The Republican candidate has been dogged by controversy since first throwing his hat into the ring for president. He has called for a ban on Muslims entering the US, promised to 'build a great wall' to keep out Mexico's 'bad hombres' on their side of the border, claimed a judge with Mexican heritage was biased against him, and threatened to put his opponent, Hillary Clinton, 'in jail'.
But these campaign trail stumbles are nothing compared to the iceberg that has felled Trump's titanic plans for world domination. Following the emergence of recorded 'locker-room talk', in which the billionaire businessman bragged about being able to do whatever you want 'when you're a star', 12 women have now alleged sexual assault by the presidential hopeful.
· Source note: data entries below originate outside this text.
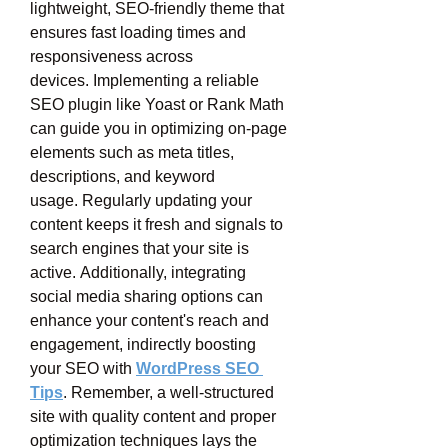
lightweight, SEO-friendly theme that 
ensures fast loading times and 
responsiveness across 
devices. Implementing a reliable 
SEO plugin like Yoast or Rank Math 
can guide you in optimizing on-page 
elements such as meta titles, 
descriptions, and keyword 
usage. Regularly updating your 
content keeps it fresh and signals to 
search engines that your site is 
active. Additionally, integrating 
social media sharing options can 
enhance your content's reach and 
engagement, indirectly boosting 
your SEO with 
WordPress SEO 
Tips
. Remember, a well-structured 
site with quality content and proper 
optimization techniques lays the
Trump has been his usual bombastic self, calling his accusers 'liars' and threatening to sue them all once the campaign is over and, he hopes, he is seated in the Oval Office. He has even taken aim at the attorney of three of the women, branding her 'a third rate lawyer'. However, feminist lawyer Gloria Allred fired back at the perma-tanned presidential hopeful, calling him 'a fourth rate politician and a fifth rate human being'.
Meanwhile, Ted Boutrous, the global co-chair of Gibson Dunn's litigation group, has promised to 'represent pro bono anyone Trump sues for exercising their free speech rights' and apparently he is not alone. 'Many other lawyers have offered to join me,' he said on Twitter.
With the UK's national pro bono week coinciding with the November presidential election, lawyers with dual qualification might consider popping over the pond to help Allred and Boutrous. SJ can think of few better ways of hitting your pro bono hours target than taking on 'the Donald'. After all, it's unlikely he'll be elected president anyway, right?